- Source data
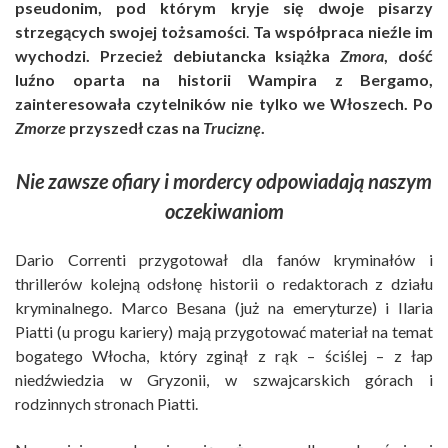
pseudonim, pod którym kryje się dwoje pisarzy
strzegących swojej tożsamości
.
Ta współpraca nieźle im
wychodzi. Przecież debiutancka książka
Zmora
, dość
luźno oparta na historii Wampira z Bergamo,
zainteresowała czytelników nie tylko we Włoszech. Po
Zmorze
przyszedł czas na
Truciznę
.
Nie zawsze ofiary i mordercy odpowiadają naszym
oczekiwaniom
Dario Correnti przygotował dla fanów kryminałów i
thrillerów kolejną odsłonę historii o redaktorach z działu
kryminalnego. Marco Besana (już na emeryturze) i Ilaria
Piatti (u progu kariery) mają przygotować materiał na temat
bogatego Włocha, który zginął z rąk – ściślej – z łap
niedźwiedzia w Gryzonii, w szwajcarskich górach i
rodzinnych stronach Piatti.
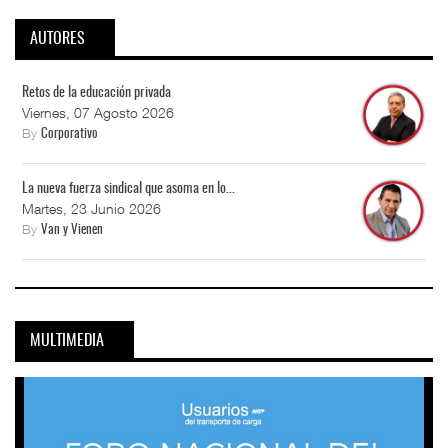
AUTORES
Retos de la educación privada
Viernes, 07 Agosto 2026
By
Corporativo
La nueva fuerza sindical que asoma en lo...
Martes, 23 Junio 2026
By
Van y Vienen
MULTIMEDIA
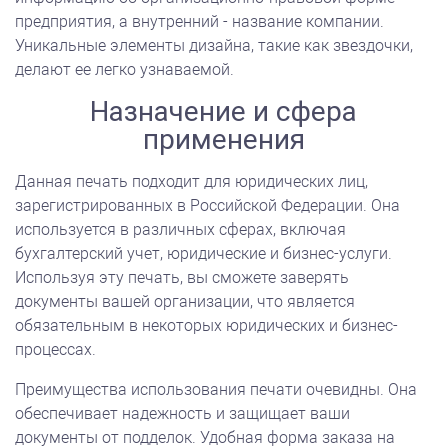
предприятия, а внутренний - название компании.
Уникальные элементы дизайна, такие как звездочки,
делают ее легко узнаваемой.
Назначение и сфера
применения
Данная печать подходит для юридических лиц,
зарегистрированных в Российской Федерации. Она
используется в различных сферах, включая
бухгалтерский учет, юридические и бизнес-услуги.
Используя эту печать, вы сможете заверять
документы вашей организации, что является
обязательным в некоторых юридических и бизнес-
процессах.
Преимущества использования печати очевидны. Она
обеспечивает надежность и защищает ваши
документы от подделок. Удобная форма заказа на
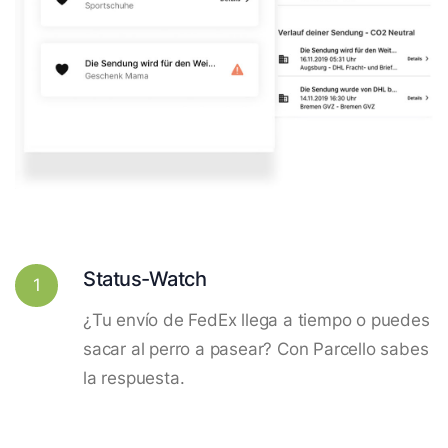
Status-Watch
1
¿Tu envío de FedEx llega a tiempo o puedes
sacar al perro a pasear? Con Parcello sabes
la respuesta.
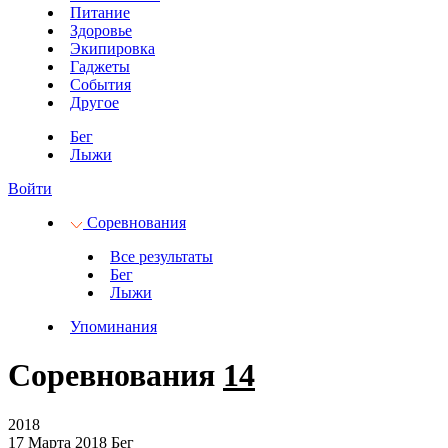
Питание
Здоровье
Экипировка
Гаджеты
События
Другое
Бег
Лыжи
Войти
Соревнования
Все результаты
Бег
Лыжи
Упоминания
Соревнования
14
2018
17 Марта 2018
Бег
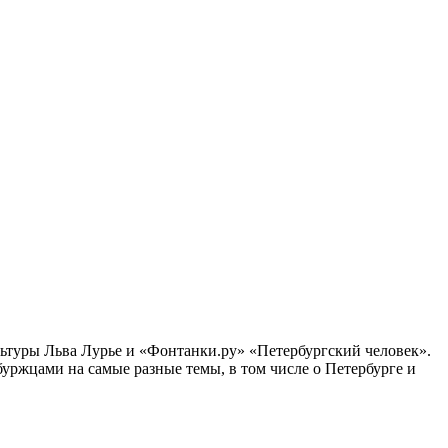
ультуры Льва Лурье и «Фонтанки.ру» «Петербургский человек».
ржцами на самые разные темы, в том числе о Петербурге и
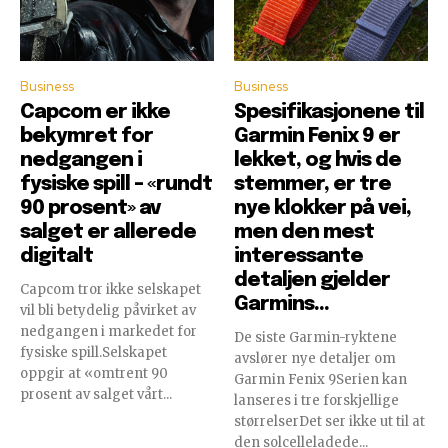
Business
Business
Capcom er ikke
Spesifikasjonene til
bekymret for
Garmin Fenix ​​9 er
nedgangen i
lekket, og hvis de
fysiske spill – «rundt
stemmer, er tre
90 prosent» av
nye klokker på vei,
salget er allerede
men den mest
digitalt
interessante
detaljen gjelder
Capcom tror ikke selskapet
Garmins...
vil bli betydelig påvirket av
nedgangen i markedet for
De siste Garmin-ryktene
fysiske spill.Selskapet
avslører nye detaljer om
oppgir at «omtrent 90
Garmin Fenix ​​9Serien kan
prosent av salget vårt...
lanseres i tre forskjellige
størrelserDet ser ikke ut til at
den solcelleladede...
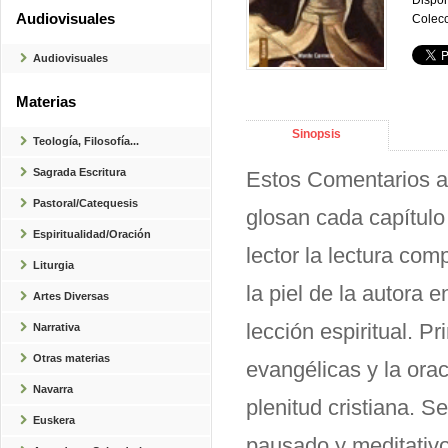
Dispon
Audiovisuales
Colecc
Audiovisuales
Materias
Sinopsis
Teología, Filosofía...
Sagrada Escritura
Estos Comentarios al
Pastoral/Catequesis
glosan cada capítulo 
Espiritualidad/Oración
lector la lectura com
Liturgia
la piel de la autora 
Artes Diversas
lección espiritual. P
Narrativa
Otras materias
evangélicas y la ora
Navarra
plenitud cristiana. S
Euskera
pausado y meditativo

- Task statement
The expected output is the lines from the one with "la piel de la autora" through the end of the data, exactly as written and nothing more.

- Written reply
la piel de la autora 
Artes Diversas
lección espiritual. P
Narrativa
Otras materias
evangélicas y la ora
Navarra
plenitud cristiana. S
Euskera
pausado y meditativo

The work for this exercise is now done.